L'histoire nous réintroduit un Učitel Majer plus mince, interprété par Tomáš Magnusek, qui, après avoir exercé sa vengeance sur trois jeunes délinquants pour la mort de sa sœur, se retrouve à purger une longue peine de prison. À sa libération grâce à une amnistie, Majer, dépourvu de famille et de proches, est accueilli chez son camarade de primaire, Ivan, joué par Zdeněk Godla. Ivan, résident d'un ghetto rom, a un intérêt personnel à voir Majer réussir. Il rêve de rouvrir l'école même où Majer a précédemment enseigné et même dirigé pendant un court moment. Naviguant dans les complexités de la communauté rom et de ses problèmes, Ivan sait que la fermeture de leur école bien-aimée ne leur a pas rendu service.
Le parcours de Majer le voit tendre la main à d'anciens collègues et élèves, dont beaucoup ont maintenant des enfants. À travers cela, il se retrouve au milieu d'une série de rencontres comiques. Pourtant, dans l'ombre se cache le malveillant Dostál, joué par Jiří Krampol. L'aîné d'une famille mafieuse, Dostál n'a pas oublié les actes passés de Majer, en particulier le rôle qu'il a joué dans la mort de son fils et de son petit-fils, et est déterminé à se venger.
Le retour de Magnusek dans son rôle controversé d'éducateur est notable. La transformation physique que l'acteur a subie, reflétant la perte de poids de son personnage à l'écran, se retrouve également dans le scénario. Fini les répliques cinglantes, remplacées par un récit qui traîne parfois dans son sérieux. Le film voit défiler une pléthore de visages populaires, dont Zdeněk Godla, Gabriela Gášpárová et Karlos Vémola, offrant des performances louables. Cependant, des défis techniques ternissent la qualité sonore du film, rendant difficile la compréhension de plusieurs répliques. L'esthétique visuelle laisse également à désirer, plongeant parfois dans une apparence à petit budget.

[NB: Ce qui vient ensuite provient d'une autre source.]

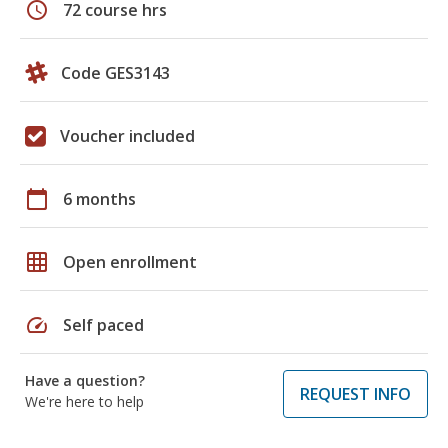
schedule
72 course hrs
Code GES3143
Voucher included
calendar_today
6 months
grid_on
Open enrollment
speed
Self paced
Have a question?
REQUEST INFO
We're here to help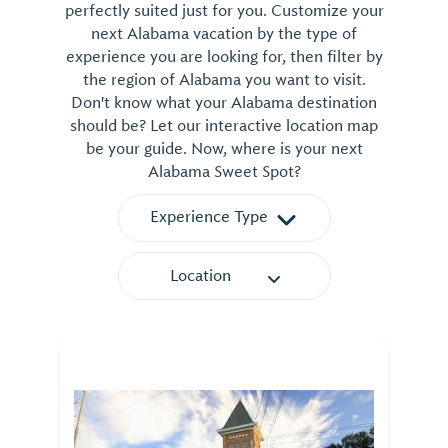
perfectly suited just for you. Customize your
next Alabama vacation by the type of
experience you are looking for, then filter by
the region of Alabama you want to visit.
Don't know what your Alabama destination
should be? Let our interactive location map
be your guide. Now, where is your next
Alabama Sweet Spot?
Experience Type
Location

On ne peut nier les moments authentiques du film, de la représentation réaliste de la prison de Bory à une scène sensuelle avec Bára Mottlová. Pourtant, on ne peut s'empêcher de souhaiter plus de dynamisme, un scénario plus percutant et des séquences mémorables.
Bastardi: Reparát a été assez divisif. Personnellement, je n'ai pas trouvé beaucoup d'attrait dans aucun film de la série "Bastardi", mais je sais que beaucoup jurent par leur brillance. C'est un témoignage du palais varié des cinéphiles, nous rappelant que la viande d'un homme peut en effet être le poison d'un autre.